"And you shall make a menorah of pure gold; it shall be made of beaten work: Its base, stem, and cups, spheres and flowers must all be hammered out of a single piece of gold. And six branches shall extend from its sides, three branches of the menorah out of one side, and three branches out of the other side (i.e., of its central branch). There shall be three cups made like almonds, as well as a sphere and a flower, on each and every one of the branches. All six branches extending from the menorah's stem must be this way. And in the menorah shall be four cups made like almonds, with their bulbs and flowers.
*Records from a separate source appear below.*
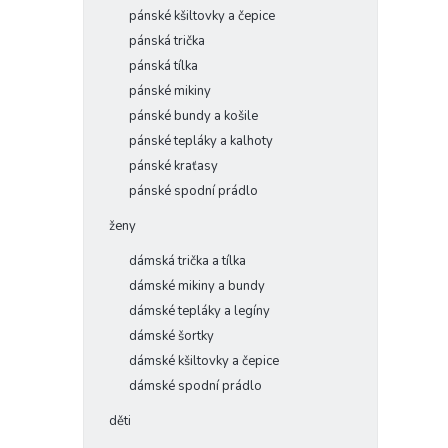
pánské kšiltovky a čepice
pánská trička
pánská tílka
pánské mikiny
pánské bundy a košile
pánské tepláky a kalhoty
pánské kraťasy
pánské spodní prádlo
ženy
dámská trička a tílka
dámské mikiny a bundy
dámské tepláky a legíny
dámské šortky
dámské kšiltovky a čepice
dámské spodní prádlo
děti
And there shall be a bulb under two branches of the same piece... their bulbs and their branches shall be made of the same piece... all shall be one beaten work of pure gold. And you shall make its seven lamps: and they shall light its lamps, that they may give light over against it... "
Details of Construction
With these words, the Holy One instructed Moses with the construction of the Temple Menorah, the golden seven-branched lamp. This is a highly detailed, involved and intricate undertaking; yet these passages provide only a general description of the plan for executing the project. The Talmud goes into considerable explanation of its details, and every aspect of the lamp's creation and appearance is discussed. Some of these details include, for example: the menorah's height, measured at 18 handbreadths, and considered to be the height of an average man. Some questions exist with regard to the base, which was either triangular or hemispherical, and may have featured three small legs (Menachot 3, 7; Maimonides Laws of the Temple 3:2).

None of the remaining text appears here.